They don’t have to move furniture, plants, snow, ice or debris that might be in the way, so try not to buy a house in the winter if you want the roof examined. Inspectors also won’t do anything that might damage the property or pose a danger to themselves, including entering crawl spaces or attics that are too tight, walking on the roof or lighting a fire in a fireplace.

In addition, inspectors in Miami homestead need not try to guess how much life is left in the home’s air conditioner, furnace, roof, dishwasher or other systems and components. If they note something that isn’t working, they don’t have to attempt to diagnose the cause or estimate the cost to fix it, nor will they try to estimate the cost of your monthly utility bills.

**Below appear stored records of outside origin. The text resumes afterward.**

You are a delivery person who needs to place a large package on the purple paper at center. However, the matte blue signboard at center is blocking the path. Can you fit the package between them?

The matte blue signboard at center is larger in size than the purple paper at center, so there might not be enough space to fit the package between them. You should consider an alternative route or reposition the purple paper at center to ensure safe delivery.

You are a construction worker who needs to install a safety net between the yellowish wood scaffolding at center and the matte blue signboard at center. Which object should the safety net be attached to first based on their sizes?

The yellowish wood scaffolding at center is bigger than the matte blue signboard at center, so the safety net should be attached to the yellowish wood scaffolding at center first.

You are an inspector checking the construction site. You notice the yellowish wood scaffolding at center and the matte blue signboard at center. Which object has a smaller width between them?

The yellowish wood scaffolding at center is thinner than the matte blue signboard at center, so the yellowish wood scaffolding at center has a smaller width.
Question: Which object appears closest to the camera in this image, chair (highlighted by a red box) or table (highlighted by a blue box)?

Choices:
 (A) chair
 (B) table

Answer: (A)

They also don’t have to operate underground systems, such as lawn irrigation systems or underground storage tanks.

Inspectors in Miami homestead don’t check for termites or other wood-destroying insects, nor do they test for environmental hazards like radon or asbestos (though some inspectors offer additional testing as an add-on service).

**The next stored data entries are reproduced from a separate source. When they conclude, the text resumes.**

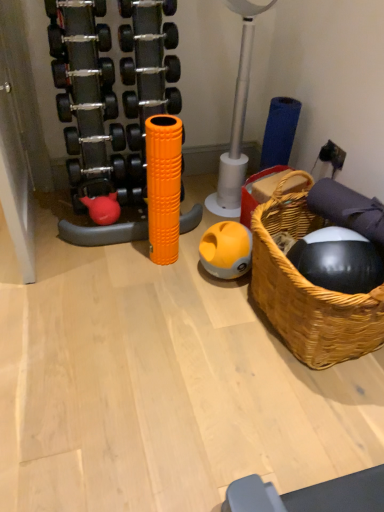 Image resolution: width=384 pixels, height=512 pixels. In order to click on free space on the front side of orange foam roller at center in this screenshot , I will do `click(168, 278)`. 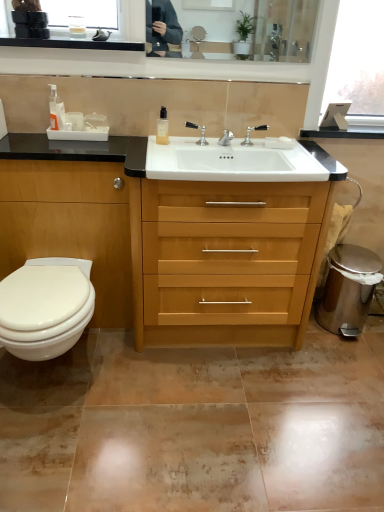 Where is `free space in front of light wood/finish chest of drawers at center`? free space in front of light wood/finish chest of drawers at center is located at coordinates click(219, 416). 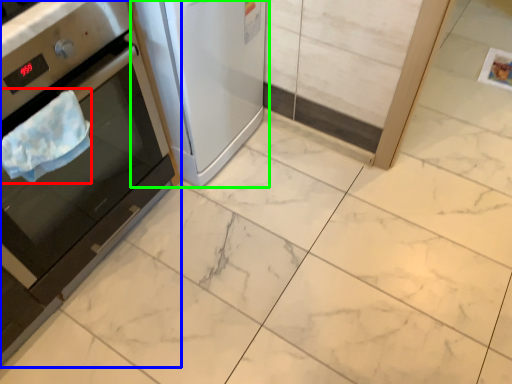 Question: Considering the real-world distances, which object is closest to blanket (highlighted by a red box)? home appliance (highlighted by a blue box) or home appliance (highlighted by a green box).

Choices:
 (A) home appliance
 (B) home appliance

Answer: (A) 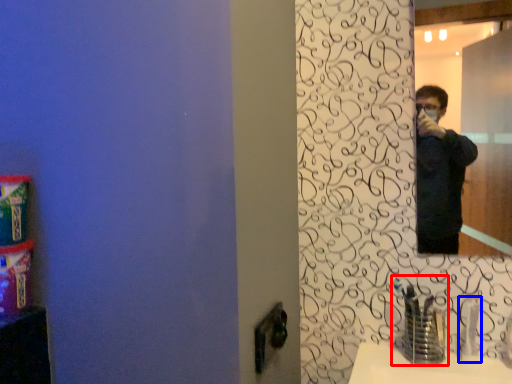 Question: Which object is further to the camera taking this photo, faucet (highlighted by a red box) or faucet (highlighted by a blue box)?

Choices:
 (A) faucet
 (B) faucet

Answer: (B) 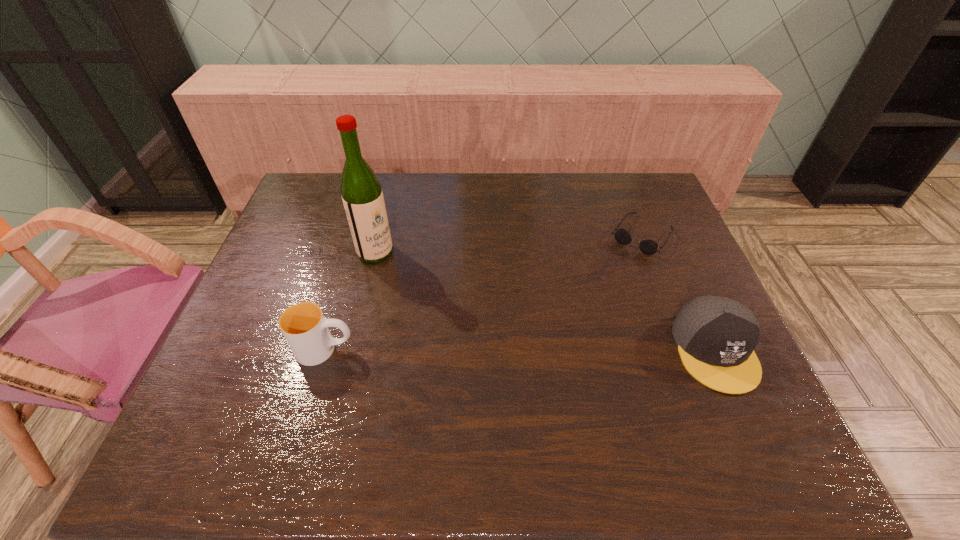 This screenshot has height=540, width=960. In order to click on cup in this screenshot , I will do `click(305, 328)`.

Find the location of a particular element. cap is located at coordinates (716, 336).

At what (x,y) coordinates should I click in order to perform the action: click on liquor. Please return your answer as a coordinate pair (x, y). This screenshot has width=960, height=540. Looking at the image, I should click on (362, 196).

Where is `the shortest object`? the shortest object is located at coordinates (649, 247).

I want to click on vacant space located with the handle on the side of the cup, so click(477, 349).

What are the coordinates of `vacant space located 0.100m on the label of the liquor` in the screenshot? It's located at (410, 278).

The width and height of the screenshot is (960, 540). What are the coordinates of `free spot located on the label of the liquor` in the screenshot? It's located at (405, 274).

Find the location of a particular element. The image size is (960, 540). free location located on the label of the liquor is located at coordinates (491, 334).

This screenshot has width=960, height=540. What are the coordinates of `vacant space positioned 0.400m on the front-facing side of the sunglasses` in the screenshot? It's located at coord(563,348).

At what (x,y) coordinates should I click in order to perform the action: click on free region located on the front-facing side of the sunglasses. Please return your answer as a coordinate pair (x, y). The width and height of the screenshot is (960, 540). Looking at the image, I should click on (604, 291). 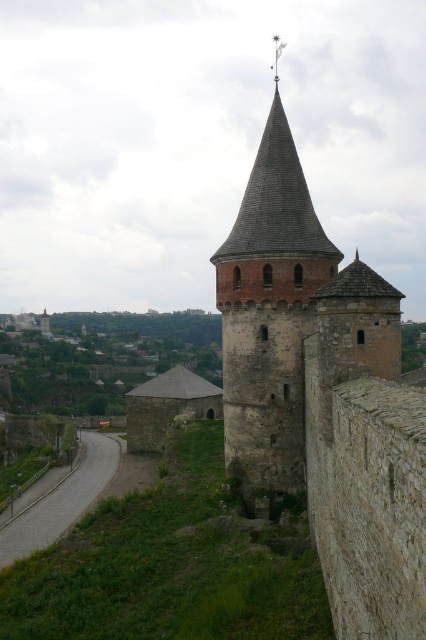 Does rustic stone tower at center appear over green grassy hillside at upper center?

Correct, rustic stone tower at center is located above green grassy hillside at upper center.

Which of these two, rustic stone tower at center or green grassy hillside at upper center, stands shorter?

Standing shorter between the two is rustic stone tower at center.

Between point (230, 474) and point (66, 413), which one is positioned behind?

Point (66, 413)

Locate an element on the screen. rustic stone tower at center is located at coordinates (270, 314).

And they don’t have to test smoke detectors, every single light switch and fixture in the home (only a representative number) or appliances that aren’t permanently installed, such as window air conditioning units.

Don’t expect them to weigh in on whether you should proceed with the purchase, either. And if you’re buying a condo unit, they won’t inspect the building’s common areas.

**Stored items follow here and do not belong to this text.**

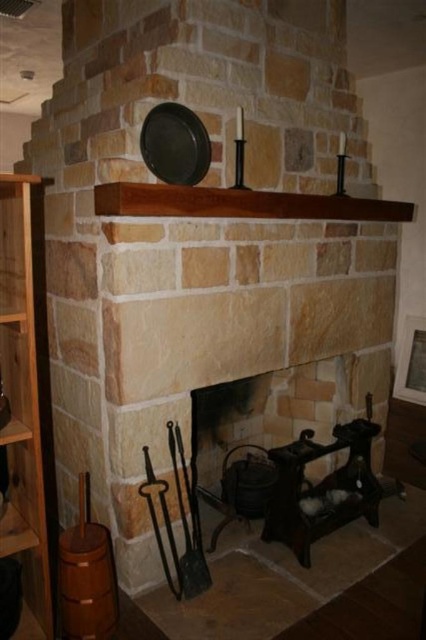 Question: Does brown wooden bookshelf at left have a smaller size compared to black metal shovel at lower center?

Choices:
 (A) yes
 (B) no

Answer: (B)

Question: Which point appears closest to the camera in this image?

Choices:
 (A) click(x=203, y=579)
 (B) click(x=256, y=404)
 (C) click(x=37, y=227)

Answer: (A)

Question: Does dark brown wood fireplace at center appear over brown wooden bookshelf at left?

Choices:
 (A) yes
 (B) no

Answer: (B)

Question: Estimate the real-world distances between objects in this image. Which object is closer to the dark brown wood fireplace at center?

Choices:
 (A) brown wooden bookshelf at left
 (B) black metal shovel at lower center

Answer: (B)

Question: Does brown wooden bookshelf at left appear on the left side of black metal shovel at lower center?

Choices:
 (A) yes
 (B) no

Answer: (A)

Question: Which object is the closest to the black metal shovel at lower center?

Choices:
 (A) dark brown wood fireplace at center
 (B) brown wooden bookshelf at left

Answer: (A) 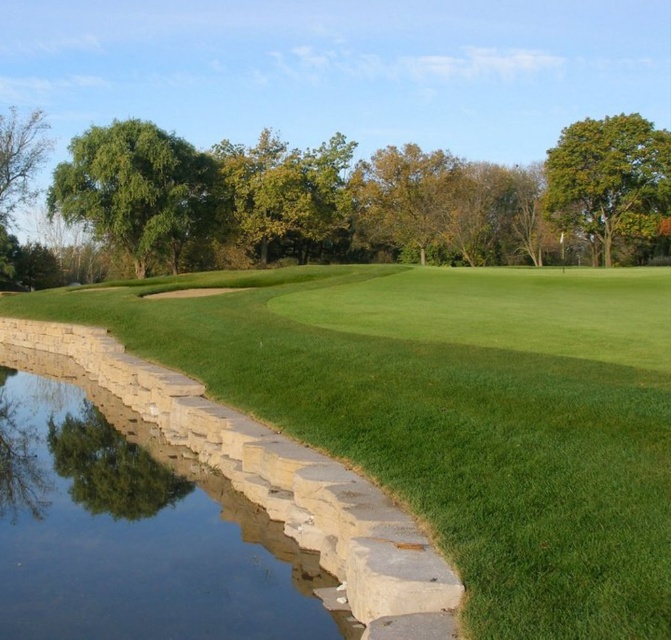 Between clear water at bottom left and green leafy tree at upper right, which one has less height?

With less height is clear water at bottom left.

Can you confirm if clear water at bottom left is thinner than green leafy tree at upper right?

Correct, clear water at bottom left's width is less than green leafy tree at upper right's.

Between point (74, 515) and point (599, 230), which one is positioned behind?

Point (599, 230)

At what (x,y) coordinates should I click in order to perform the action: click on clear water at bottom left. Please return your answer as a coordinate pair (x, y). Looking at the image, I should click on (132, 531).

Who is higher up, green leafy tree at left or clear water at bottom left?

green leafy tree at left

Can you confirm if green leafy tree at left is shorter than clear water at bottom left?

No.

Is point (525, 257) positioned in front of point (211, 625)?

No, (525, 257) is behind (211, 625).

This screenshot has height=640, width=671. In order to click on green leafy tree at left in this screenshot , I will do pos(358,200).

Does green grass at center appear over green leafy tree at upper right?

No, green grass at center is not above green leafy tree at upper right.

Which of these two, green grass at center or green leafy tree at upper right, stands shorter?

With less height is green grass at center.

Which is in front, point (576, 529) or point (605, 179)?

Point (576, 529)

The image size is (671, 640). Find the location of `green grass at center`. green grass at center is located at coordinates (456, 413).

See what the inspector sees and ask lots of questions

You should be there in person while the inspector in Miami homestead is going through the house, says Colorado real estate agent Mindy Jensen, community manager for the real estate investing site BiggerPockets.com. “Follow them around the house and ask questions if you don’t understand something they say.”

Jensen says the best time to ask the inspector in Miami homestead a question is when you are both in the home, in the exact spot the inspector is talking about. “What might sound like a big deal to you may actually be a small thing, and what might sound small could be enormous,” she says.


Home inspectors  in Miami homestead aren’t required to guarantee their work. That means if they miss something that turns out to be a costly problem after you complete the sale, you may have little recourse.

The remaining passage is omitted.